(Document structure recognition data)
========================================

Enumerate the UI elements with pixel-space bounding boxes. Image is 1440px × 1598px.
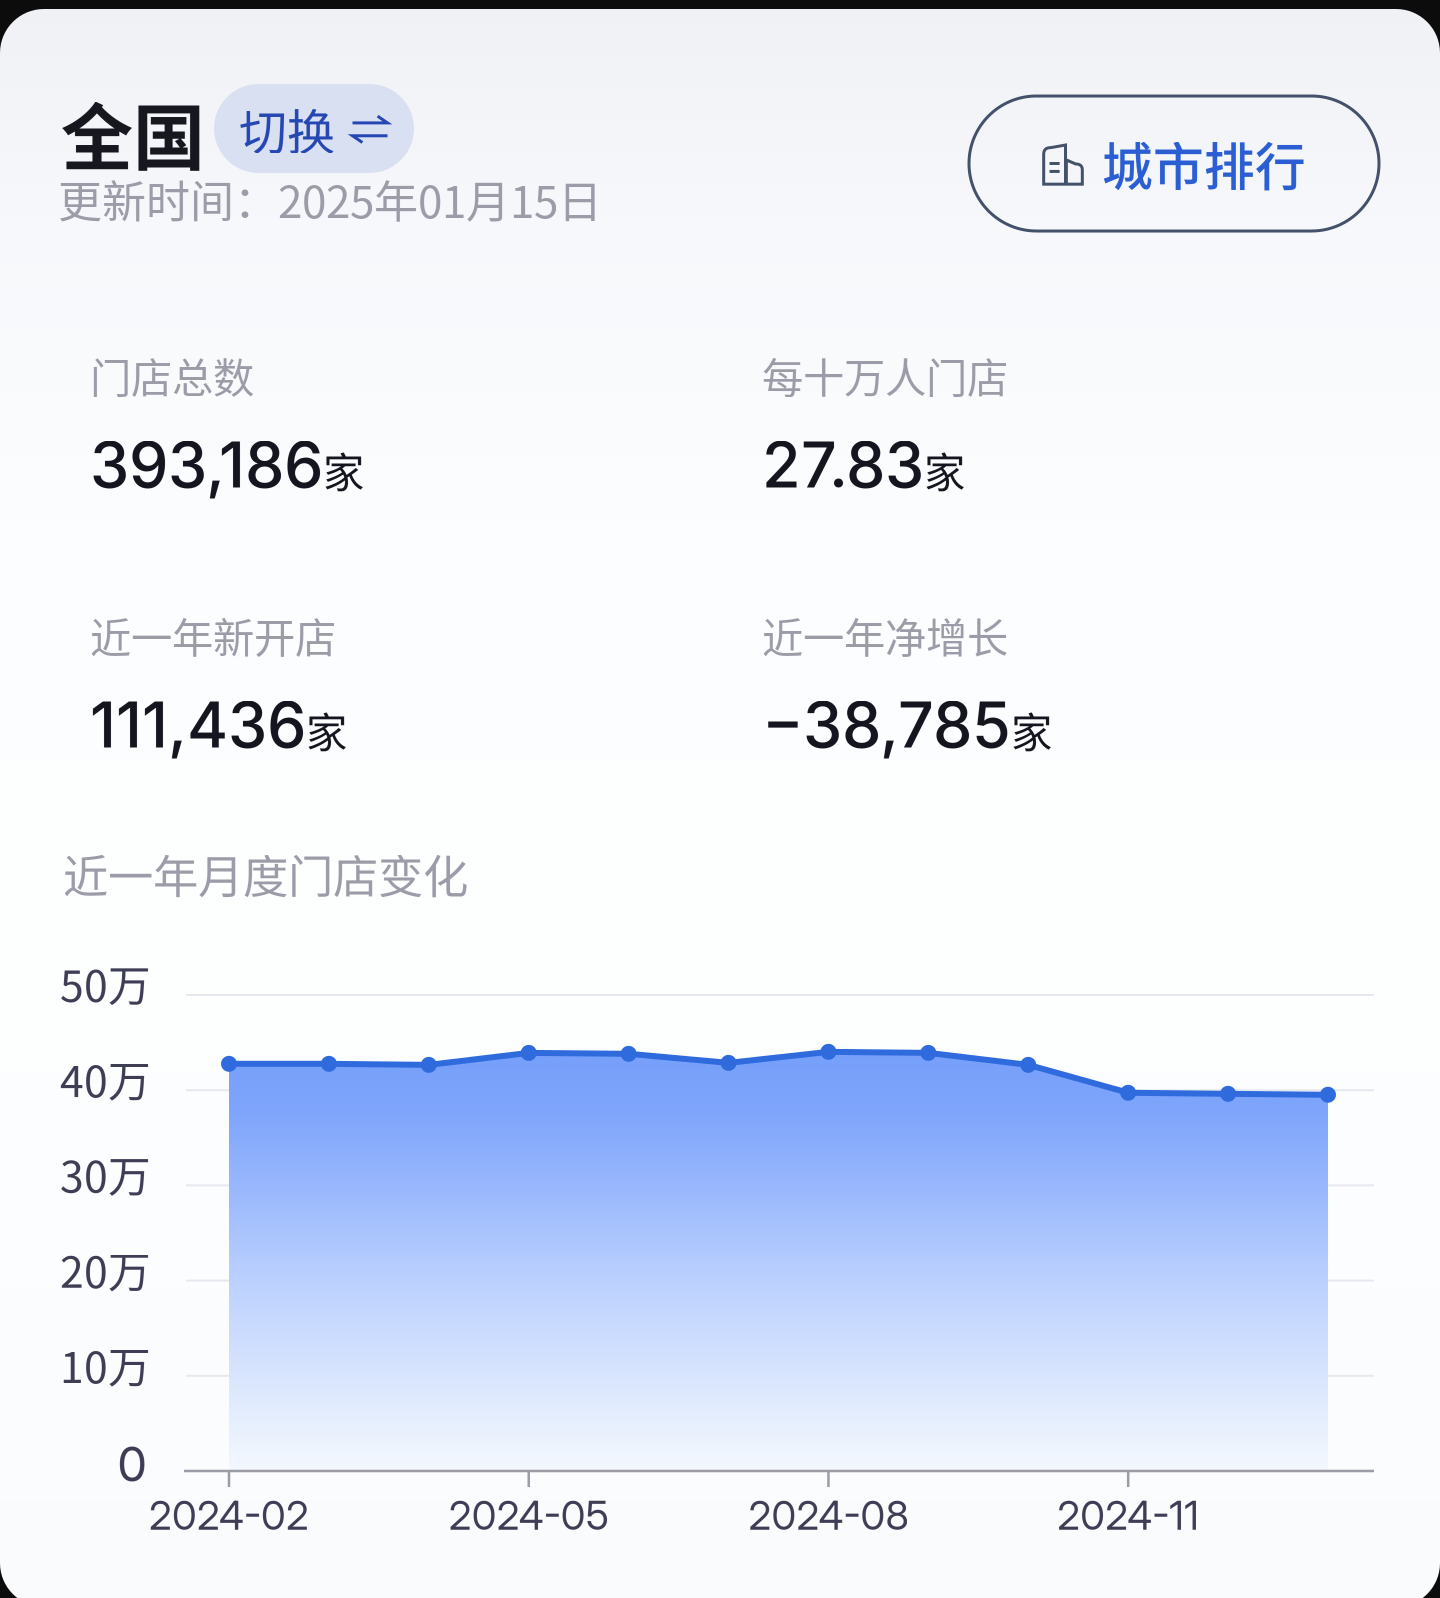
staticText: 2024-05: [449, 1491, 609, 1539]
staticText: 城市排行: [1102, 127, 1306, 200]
staticText: 2024-11: [1057, 1491, 1199, 1539]
staticText: 每十万人门店: [762, 345, 1008, 405]
staticText: 更新时间：2025年01月15日: [58, 167, 602, 231]
staticText: 20万: [60, 1238, 151, 1300]
staticText: 111,436: [90, 687, 306, 763]
staticText: 门店总数: [90, 345, 254, 405]
staticText: 家: [323, 440, 364, 500]
staticText: 30万: [60, 1143, 151, 1205]
staticText: 40万: [60, 1047, 151, 1109]
staticText: −38,785: [762, 687, 1011, 763]
staticText: 近一年净增长: [762, 605, 1008, 665]
staticText: 2024-02: [149, 1491, 309, 1539]
staticText: 家: [1011, 700, 1052, 760]
button[interactable]: 城市排行: [969, 96, 1379, 231]
staticText: 27.83: [762, 427, 924, 503]
button[interactable]: 切换区域: [214, 84, 414, 173]
staticText: 2024-08: [748, 1491, 908, 1539]
staticText: 0: [117, 1435, 147, 1493]
staticText: 10万: [60, 1334, 151, 1395]
staticText: 50万: [60, 952, 151, 1014]
staticText: 近一年新开店: [90, 605, 336, 665]
staticText: 全国: [61, 80, 205, 184]
staticText: 393,186: [90, 427, 323, 503]
staticText: 家: [924, 440, 965, 500]
staticText: 近一年月度门店变化: [63, 841, 468, 907]
staticText: 切换: [239, 94, 335, 163]
staticText: 家: [306, 700, 347, 760]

========================================

Brief: When you copy the entries above, keep every word exactly and omit the images.

Answer space:
Enumerate the UI elements with pixel-space bounding boxes. Image is 1440px × 1598px.
staticText: 2024-05: [449, 1491, 609, 1539]
staticText: 城市排行: [1102, 127, 1306, 200]
staticText: 2024-11: [1057, 1491, 1199, 1539]
staticText: 每十万人门店: [762, 345, 1008, 405]
staticText: 更新时间：2025年01月15日: [58, 167, 602, 231]
staticText: 20万: [60, 1238, 151, 1300]
staticText: 111,436: [90, 687, 306, 763]
staticText: 门店总数: [90, 345, 254, 405]
staticText: 家: [323, 440, 364, 500]
staticText: 30万: [60, 1143, 151, 1205]
staticText: 40万: [60, 1047, 151, 1109]
staticText: −38,785: [762, 687, 1011, 763]
staticText: 近一年净增长: [762, 605, 1008, 665]
staticText: 2024-02: [149, 1491, 309, 1539]
staticText: 家: [1011, 700, 1052, 760]
button[interactable]: 城市排行: [969, 96, 1379, 231]
staticText: 27.83: [762, 427, 924, 503]
button[interactable]: 切换区域: [214, 84, 414, 173]
staticText: 2024-08: [748, 1491, 908, 1539]
staticText: 0: [117, 1435, 147, 1493]
staticText: 10万: [60, 1334, 151, 1395]
staticText: 50万: [60, 952, 151, 1014]
staticText: 近一年新开店: [90, 605, 336, 665]
staticText: 全国: [61, 80, 205, 184]
staticText: 393,186: [90, 427, 323, 503]
staticText: 家: [924, 440, 965, 500]
staticText: 近一年月度门店变化: [63, 841, 468, 907]
staticText: 切换: [239, 94, 335, 163]
staticText: 家: [306, 700, 347, 760]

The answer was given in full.